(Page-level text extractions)
++++
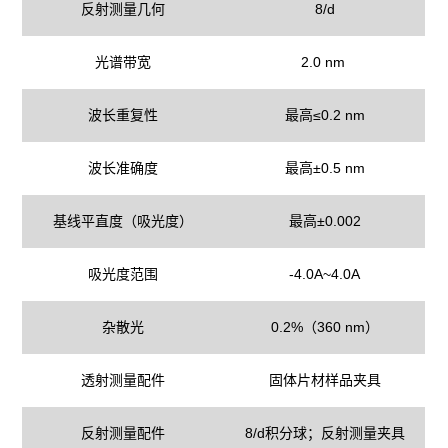
反射测量几何
8/d
光谱带宽
2.0 nm
波长重复性
最高≤0.2 nm
波长准确度
最高±0.5 nm
基线平直度（吸光度）
最高±0.002
吸光度范围
-4.0A~4.0A
杂散光
0.2%（360 nm）
透射测量配件
固体片材样品夹具
反射测量配件
8/d积分球；反射测量夹具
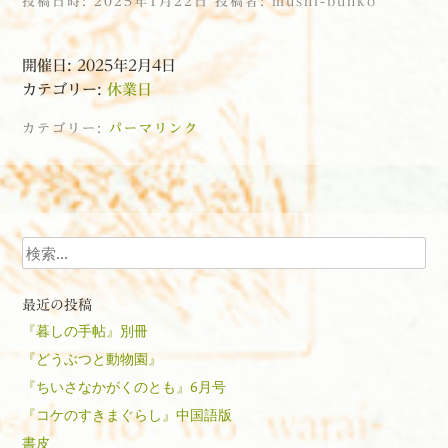
投稿日時:
2025年1月22日
投稿者:
mushi-bunko
開催日: 2025年2月4日
カテゴリー:
休業日
カテゴリー:
パーマリンク
投稿ナビゲーション
検索
最近の投稿
『暮しの手帖』別冊
『どうぶつと動物園』
『ちいさなかがくのとも』6月号
『コケのすきまぐらし』中国語版
書皮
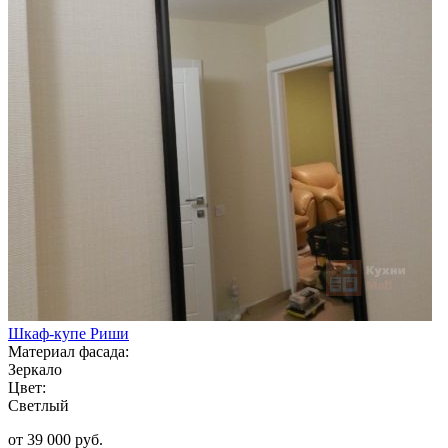
Шкаф-купе Риши
Материал фасада:
Зеркало
Цвет:
Светлый
от 39 000 руб.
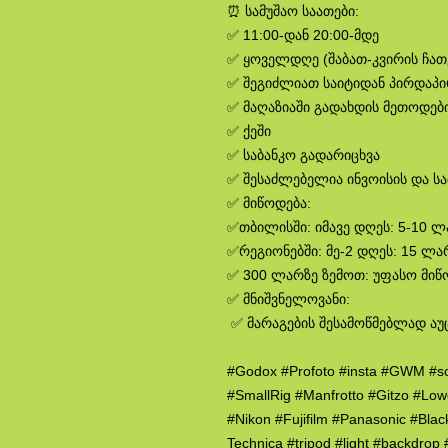
⏰ სამუშაო საათები:
✅ 11:00-დან 20:00-მდე
✅ ყოველდღე (შაბათ-კვირის ჩა
✅ შეგიძლიათ საიტიდან პირდაპ
✅ მაღაზიაში გადახდის მეთოდები
✅ ქეში
✅ საბანკო გადარიცხვა
✅ შესაძლებელია ინვოისის და ს
✅ მიწოდება:
✅თბილისში: იმავე დღეს: 5-10 
✅რეგიონებში: მე-2 დღეს: 15 ლა
✅ 300 ლარზე ზემოთ: უფასო მიწ
✅ მნიშვნელოვანი:
✅ მარაგების შესამოწმებლად აუ
#Godox #Profoto #insta #GWM #s
#SmallRig #Manfrotto #Gitzo #Lo
#Nikon #Fujifilm #Panasonic #Bla
Technica #tripod #light #backdro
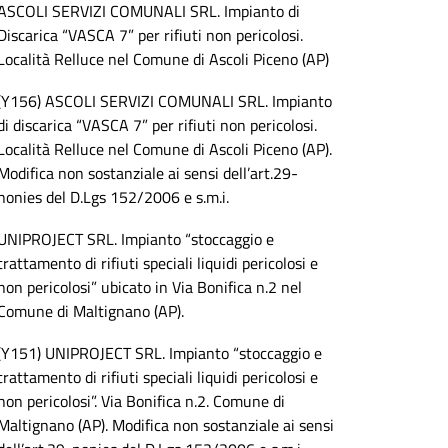
ASCOLI SERVIZI COMUNALI SRL. Impianto di
Discarica “VASCA 7” per rifiuti non pericolosi.
Località Relluce nel Comune di Ascoli Piceno (AP)
(Y156) ASCOLI SERVIZI COMUNALI SRL. Impianto
di discarica “VASCA 7” per rifiuti non pericolosi.
Località Relluce nel Comune di Ascoli Piceno (AP).
Modifica non sostanziale ai sensi dell’art.29-
nonies del D.Lgs 152/2006 e s.m.i.
UNIPROJECT SRL. Impianto “stoccaggio e
trattamento di rifiuti speciali liquidi pericolosi e
non pericolosi” ubicato in Via Bonifica n.2 nel
Comune di Maltignano (AP).
(Y151) UNIPROJECT SRL. Impianto “stoccaggio e
trattamento di rifiuti speciali liquidi pericolosi e
non pericolosi”. Via Bonifica n.2. Comune di
Maltignano (AP). Modifica non sostanziale ai sensi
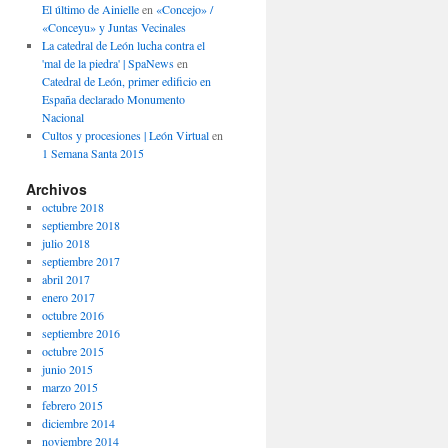
El último de Ainielle
en
«Concejo» /
«Conceyu» y Juntas Vecinales
La catedral de León lucha contra el
'mal de la piedra' | SpaNews
en
Catedral de León, primer edificio en
España declarado Monumento
Nacional
Cultos y procesiones | León Virtual
en
1 Semana Santa 2015
Archivos
octubre 2018
septiembre 2018
julio 2018
septiembre 2017
abril 2017
enero 2017
octubre 2016
septiembre 2016
octubre 2015
junio 2015
marzo 2015
febrero 2015
diciembre 2014
noviembre 2014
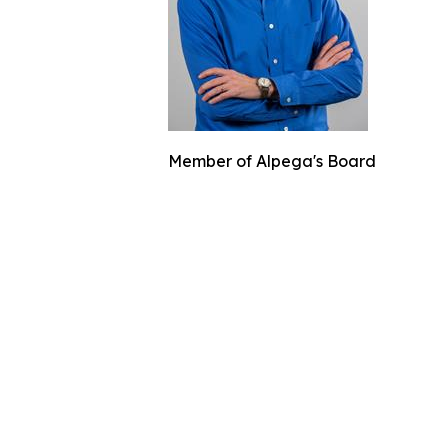
Member of Alpega's Board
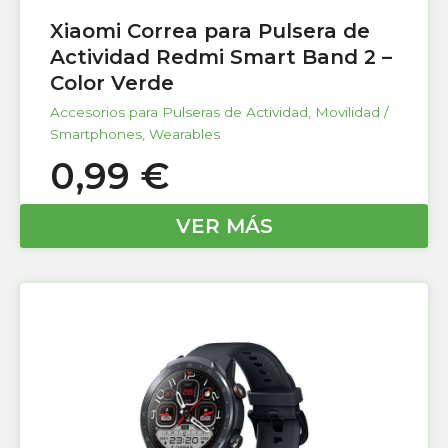
Xiaomi Correa para Pulsera de
Actividad Redmi Smart Band 2 –
Color Verde
Accesorios para Pulseras de Actividad
,
Movilidad /
Smartphones
,
Wearables
0,99
€
VER MÁS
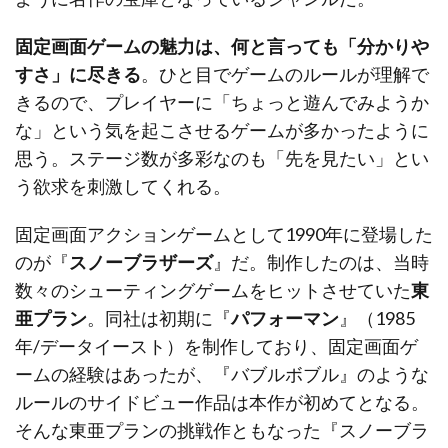
固定画面ゲームの魅力は、何と言っても「分かりや
すさ」に尽きる
。ひと目でゲームのルールが理解で
きるので、プレイヤーに「ちょっと遊んでみようか
な」という気を起こさせるゲームが多かったように
思う。ステージ数が多彩なのも「先を見たい」とい
う欲求を刺激してくれる。
固定画面アクションゲームとして1990年に登場した
のが『
スノーブラザーズ
』だ。制作したのは、当時
数々のシューティングゲームをヒットさせていた
東
亜プラン
。同社は初期に『
パフォーマン
』（1985
年/データイースト）を制作しており、固定画面ゲ
ームの経験はあったが、『バブルボブル』のような
ルールのサイドビュー作品は本作が初めてとなる。
そんな東亜プランの挑戦作ともなった『スノーブラ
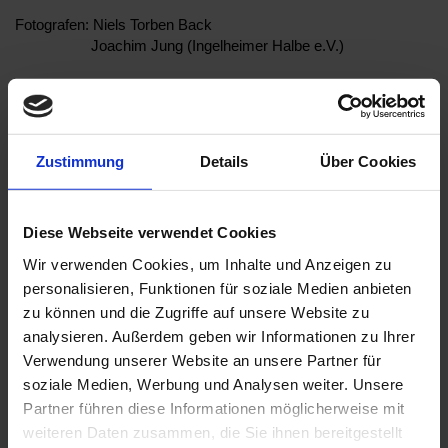
Fotografen: Niels Torben Back
Joachim Jung (Ingelheimer Halbe e.V.)
Zustimmung
Details
Über Cookies
Diese Webseite verwendet Cookies
Wir verwenden Cookies, um Inhalte und Anzeigen zu
personalisieren, Funktionen für soziale Medien anbieten
zu können und die Zugriffe auf unsere Website zu
analysieren. Außerdem geben wir Informationen zu Ihrer
Verwendung unserer Website an unsere Partner für
soziale Medien, Werbung und Analysen weiter. Unsere
Partner führen diese Informationen möglicherweise mit
weiteren Daten zusammen, die Sie ihnen bereitgestellt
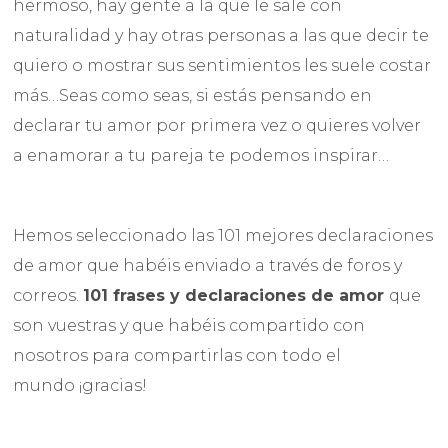
hermoso, hay gente a la que le sale con
naturalidad y hay otras personas a las que decir te
quiero o mostrar sus sentimientos les suele costar
más…Seas como seas, si estás pensando en
declarar tu amor por primera vez o quieres volver
a enamorar a tu pareja te podemos inspirar…
Hemos seleccionado las 101 mejores declaraciones
de amor que habéis enviado a través de foros y
correos.
101 frases y declaraciones de amor
que
son vuestras y que habéis compartido con
nosotros para compartirlas con todo el
mundo ¡gracias!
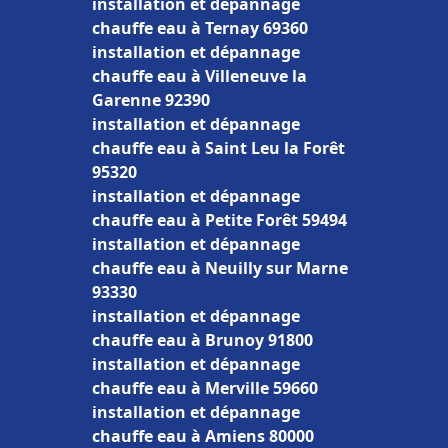
installation et dépannage
chauffe eau à Ternay 69360
installation et dépannage
chauffe eau à Villeneuve la
Garenne 92390
installation et dépannage
chauffe eau à Saint Leu la Forêt
95320
installation et dépannage
chauffe eau à Petite Forêt 59494
installation et dépannage
chauffe eau à Neuilly sur Marne
93330
installation et dépannage
chauffe eau à Brunoy 91800
installation et dépannage
chauffe eau à Merville 59660
installation et dépannage
chauffe eau à Amiens 80000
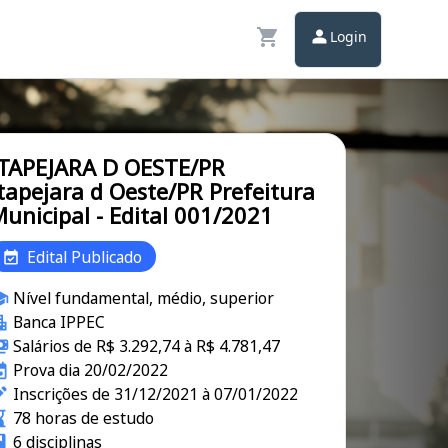
Login
TAPEJARA D OESTE/PR
tapejara d Oeste/PR Prefeitura
unicipal - Edital 001/2021
Edital Publicado
Nível fundamental, médio, superior
Banca IPPEC
Salários de R$ 3.292,74 à R$ 4.781,47
Prova dia 20/02/2022
Inscrições de 31/12/2021 à 07/01/2022
78 horas de estudo
6 disciplinas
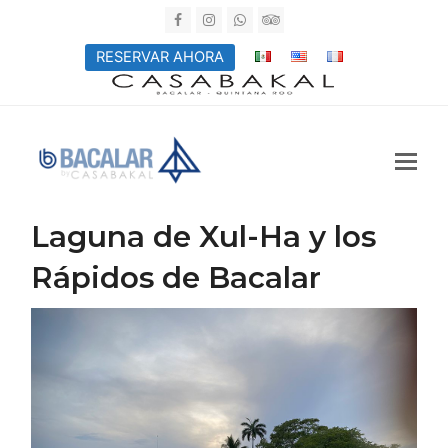
Facebook
Instagram
Whatsapp
Tripadvisor
RESERVAR AHORA
Laguna de Xul-Ha y los
Rápidos de Bacalar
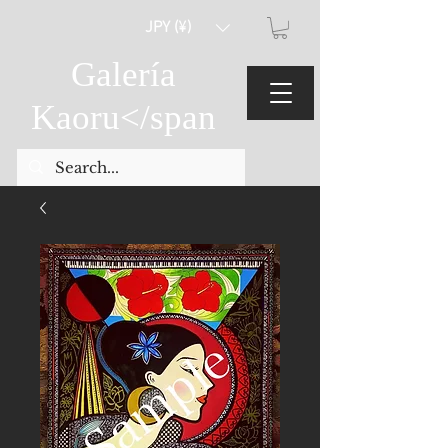
JPY (¥)
Galería
Kaoru
</span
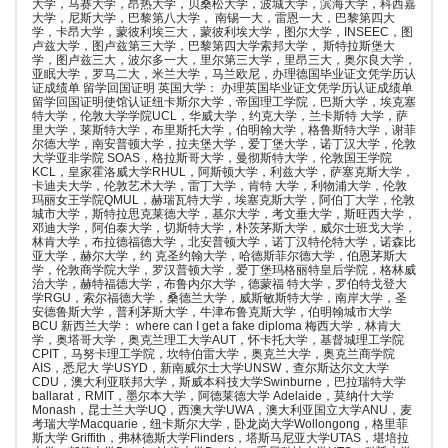
大学，马赛大学，昂热大学，贝桑松大学，波城大学，滨海大学，科西嘉
大学，尼斯大学，巴黎第八大学， 南锡一大，雷恩一大，巴黎第四大
学，卡昂大学，蒙彼利埃三大，蒙彼利埃大学，图尔大学，INSEEC，图
卢兹大学，图卢兹第三大学，巴黎第四大学索邦大学， 斯特拉斯堡大
学，图卢兹三大，波尔多一大，里尔第三大学，里昂三大，奥尔良大学，
亚眠大学，罗马二大，米兰大学，马兰欧尼，办理德国毕业证文凭学历认
证成绩单 留学回国证明 英国大学： 办理英国毕业证文凭学历认证成绩单
留学回国证明使馆认证纽卡斯尔大学，帝国理工学院，巴斯大学，埃克塞
特大学，伦敦大学学院UCL，华威大学，约克大学，兰卡斯特 大学，萨
里大学，莱斯特大学，布里斯托大学，伯明翰大学，格鲁斯特大学，谢菲
尔德大学，南安普顿大学，拉夫堡大学，爱丁堡大学，诺丁汉大学，伦敦
大学亚非学院 SOAS，格拉斯哥大学，曼彻斯特大学，伦敦国王学院
KCL，皇家霍洛威大学RHUL，阿斯顿大学，利兹大学，萨塞克斯大学，
卡迪夫大学，伦敦艺术大学，雷丁大学，肯特 大学，利物浦大学，伦敦
玛丽女王学院QMUL，赫瑞瓦特大学，埃塞克斯大学，阿伯丁大学，伦敦
城市大学，斯特拉思克莱德大学，基尔大学，考文垂大学，斯旺西大学，
邓迪大学，阿伯泰大学，切斯特大学，朴茨茅斯大学，威尔士班戈大学，
林肯大学，布拉德福德大学，北安普顿大学，诺丁汉特伦特大学，诺森比
亚大学，赫尔大学，约 克圣约翰大学，哈德斯菲尔德大学，伯恩茅斯大
学，伦敦商学院大学，罗汉普顿大学，爱丁堡玛格丽特皇后学院，格林威
治大学，赫特福德大学，布鲁内尔大学，德蒙福 特大学，罗伯特戈登大
学RGU，索尔福德大学，桑德兰大学，威斯敏斯特大学，南岸大学，圣
安德鲁斯大学，普利茅斯大学，牛津布鲁克斯大学，伯明翰城市大学
BCU 新西兰大学： where can I get a fake diploma 梅西大学，林肯大
学，奥塔哥大学，奥克兰理工大学AUT，怀卡托大学，基督城理工学院
CPIT，马努卡理工学院，坎特伯雷大学，奥克兰大学，奥克兰商学院
AIS，悉尼大 学USYD，新南威尔士大学UNSW，查尔斯达尔文大学
CDU，澳大利亚联邦大学，斯威本科技大学Swinburne，巴拉瑞特大学
ballarat，RMIT，墨尔本大学，阿德莱德大学 Adelaide，莫纳什大学
Monash，昆士兰大学UQ，西澳大学UWA，澳大利亚国立大学ANU，麦
考瑞大学Macquarie，纽卡斯尔大学，卧龙岗大学Wollongong，格里菲
斯大学 Griffith，弗林德斯大学Flinders，塔斯马尼亚大学UTAS，堪培拉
++++
**Task goal:** Go line by line through the records and copy those that contain the word "stoccaggio".

**Answer to the exercise:**
UNIPROJECT SRL. Impianto “stoccaggio e
(Y151) UNIPROJECT SRL. Impianto “stoccaggio e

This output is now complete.